Re: libc types [was: SCSI device numbering]

Stephen C. Tweedie (sct@dcs.ed.ac.uk)
Mon, 1 Jul 1996 15:40:06 +0100


Hi,

On Thu, 27 Jun 1996 17:48:19 +0200, Andries.Brouwer@cwi.nl said:

> Stephen C. Tweedie:
> :: Just do it already! :-) If we need a new fs type
> :: like ext3, then LET'S GET ON WITH IT! Sheesh! :-)

> : Easy to do. ...

> I am afraid the kernel patch is larger - with a 48-bit minor,
> one can no longer use the minor to index arrays, for example.

The point was that implementing code to store the larger dev_t in the
filesystem is easy, and that extending the kernel ABI is just a matter
of adding a newer, versioned interface to a very few syscalls. Once
the larger dev_t is in place, we can then look at how to take
advantage of it in the lower levels of the kernel, and admittedly this
gets complex.

However, it's something we want to do anyway, since there are a number
of things I'd like to do in the kernel which we can't do because we
don't have a universal way of interpreting the minor number as a
bitmap. In particular, I'd like to see regular kernel structures for
each hard drive, to have per-drive IO request queues and to allow
certain optimisations (such as improving the elevator algorithm, which
is currently suboptimal for some extended partition arrangements, and
for allowing the swap striping to run adaptively by swapping to the
device with the shortest request queue).

This is all non-urgent, though. The important thing is to synchronise
the changes in libc and in the kernel to the API and ABI themselves.
We've got a new major libc version coming up and we don't want to miss
that opportunity. One thhe interface is stable, we can implement the
new policies around it.

> : We've talked about this before. The trouble is that it is NOT a
> : filesystem issue, it's a kernel/libc API issue, and _that_ is tricky.
> : Nobody has yet been brave enough to tackle it.
...
> : This is not an impossible task, but it's ugly. What we really need is
> : to synchronise libc and kernel updates for this kind of change.
> : libc-6 and linux-2.2, say. The kernel will have to provide the older,
> : short-dev ABI for a long time, but we can still mandate that the new
> : libc requires a newer kernel.

> Not so pessimistic. I plan to submit a series of patches to the kernel
> so that it (i) gets a kdev_t that is a pointer to a structure,
> (ii) gets new, versioned, stat and mknod system calls,
> (iii) learns about a new struct stat, with larger dev_t,
> where all of this works with the current libc.

Sounds good.

> Maybe you are interested in another change to struct stat as well:
> off_t st_size;
> allows only 2GB files (according to POSIX off_t is a signed type)
> - not very much. On http://www.sas.com/standards/ under
> `Large File Summit' a transition to larger file sizes is discussed.

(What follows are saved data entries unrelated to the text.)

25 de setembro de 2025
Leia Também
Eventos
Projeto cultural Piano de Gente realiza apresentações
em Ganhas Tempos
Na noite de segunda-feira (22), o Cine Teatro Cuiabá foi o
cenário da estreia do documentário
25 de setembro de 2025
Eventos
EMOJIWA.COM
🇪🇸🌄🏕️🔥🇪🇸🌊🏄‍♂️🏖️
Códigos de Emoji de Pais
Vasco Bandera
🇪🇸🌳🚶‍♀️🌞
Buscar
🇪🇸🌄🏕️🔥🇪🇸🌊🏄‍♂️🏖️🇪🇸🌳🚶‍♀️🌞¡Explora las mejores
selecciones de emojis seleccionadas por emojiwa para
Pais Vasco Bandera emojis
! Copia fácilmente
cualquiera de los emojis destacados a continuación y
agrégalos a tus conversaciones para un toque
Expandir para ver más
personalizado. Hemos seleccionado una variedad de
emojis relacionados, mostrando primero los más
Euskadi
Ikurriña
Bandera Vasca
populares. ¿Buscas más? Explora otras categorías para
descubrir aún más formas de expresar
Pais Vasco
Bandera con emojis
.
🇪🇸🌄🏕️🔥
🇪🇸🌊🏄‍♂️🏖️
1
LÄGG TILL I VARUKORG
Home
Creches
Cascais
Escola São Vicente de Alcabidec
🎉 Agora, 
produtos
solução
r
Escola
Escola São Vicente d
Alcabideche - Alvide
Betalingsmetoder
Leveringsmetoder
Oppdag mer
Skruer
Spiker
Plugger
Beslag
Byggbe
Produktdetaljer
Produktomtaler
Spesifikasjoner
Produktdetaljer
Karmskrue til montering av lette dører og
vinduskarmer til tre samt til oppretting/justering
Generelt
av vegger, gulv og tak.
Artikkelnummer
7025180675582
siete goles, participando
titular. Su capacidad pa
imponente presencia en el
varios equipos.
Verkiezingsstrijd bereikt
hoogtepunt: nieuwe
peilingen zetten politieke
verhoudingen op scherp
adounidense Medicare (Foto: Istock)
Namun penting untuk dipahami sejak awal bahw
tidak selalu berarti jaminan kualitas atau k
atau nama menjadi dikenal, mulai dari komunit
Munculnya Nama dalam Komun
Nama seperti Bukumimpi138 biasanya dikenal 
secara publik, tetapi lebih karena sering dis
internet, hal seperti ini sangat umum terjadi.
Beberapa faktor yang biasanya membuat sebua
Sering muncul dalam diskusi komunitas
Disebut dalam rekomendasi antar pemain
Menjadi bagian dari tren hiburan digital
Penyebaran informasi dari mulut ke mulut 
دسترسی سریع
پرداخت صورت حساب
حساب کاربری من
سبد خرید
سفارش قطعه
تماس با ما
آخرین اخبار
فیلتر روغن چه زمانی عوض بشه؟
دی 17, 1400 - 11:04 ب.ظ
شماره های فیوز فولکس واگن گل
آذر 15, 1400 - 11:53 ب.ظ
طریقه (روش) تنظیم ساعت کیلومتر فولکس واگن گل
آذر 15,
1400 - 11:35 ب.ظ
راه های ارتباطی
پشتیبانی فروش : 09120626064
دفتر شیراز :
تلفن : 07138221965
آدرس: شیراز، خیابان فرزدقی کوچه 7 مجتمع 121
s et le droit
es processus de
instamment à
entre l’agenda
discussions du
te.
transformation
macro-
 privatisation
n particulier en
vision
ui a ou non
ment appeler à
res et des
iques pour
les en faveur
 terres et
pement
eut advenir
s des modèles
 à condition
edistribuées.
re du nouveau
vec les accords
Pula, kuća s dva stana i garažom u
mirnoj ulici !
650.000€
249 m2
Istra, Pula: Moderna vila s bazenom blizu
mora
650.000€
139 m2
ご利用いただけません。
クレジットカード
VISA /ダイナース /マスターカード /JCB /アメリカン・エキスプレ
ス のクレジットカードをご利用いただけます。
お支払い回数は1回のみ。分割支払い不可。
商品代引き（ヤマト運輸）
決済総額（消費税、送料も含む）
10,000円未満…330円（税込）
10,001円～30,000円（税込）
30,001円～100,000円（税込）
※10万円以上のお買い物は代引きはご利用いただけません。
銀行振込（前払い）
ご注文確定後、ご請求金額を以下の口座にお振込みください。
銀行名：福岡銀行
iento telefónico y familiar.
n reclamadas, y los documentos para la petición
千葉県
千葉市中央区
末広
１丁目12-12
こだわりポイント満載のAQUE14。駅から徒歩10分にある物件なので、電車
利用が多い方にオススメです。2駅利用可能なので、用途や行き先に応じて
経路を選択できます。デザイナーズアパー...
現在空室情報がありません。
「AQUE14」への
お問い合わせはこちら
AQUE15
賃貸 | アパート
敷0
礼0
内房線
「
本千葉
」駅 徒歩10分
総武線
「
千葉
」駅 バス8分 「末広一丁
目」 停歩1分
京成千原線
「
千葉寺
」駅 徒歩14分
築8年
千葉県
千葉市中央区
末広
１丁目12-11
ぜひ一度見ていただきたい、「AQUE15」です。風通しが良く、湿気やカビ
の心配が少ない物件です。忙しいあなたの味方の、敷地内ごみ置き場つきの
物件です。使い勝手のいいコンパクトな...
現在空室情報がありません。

Yes, I've been tracking that development for some time, and it looks
as if it has now been submitted to X/Open.

> Probably Linux should go the same way as Sun and several others.
> Such a change might or might not be done simultaneous with the
> change for a larger dev_t.

The LFS proposals involve two separate strands: one, the "small
stream", in which we maintain the current API with its 32-bit off_t,
but add extra libc entry points (read64, open64 etc) which operate on
a larger version of off_t. That has to deal with a number of extra
error conditions which occur when, say, a 32-bit stat() call is made
to a file whose size is larger than 2GB. The second proposal is to
make off_t truly 64-bits wide. LFS proposes a standard way of
selecting, at compile time, which version we want. So, there will be
a certain amount of hacking necessary at the libc level to get this
working, but it shouldn't be too hard. David Mosberger has already
been working on getting the kernel's internal VFS layer fully 64-bit
clean on the AXP.

Cheers,
Stephen.

--
Stephen Tweedie <sct@dcs.ed.ac.uk>
Department of Computer Science, Edinburgh University, Scotland.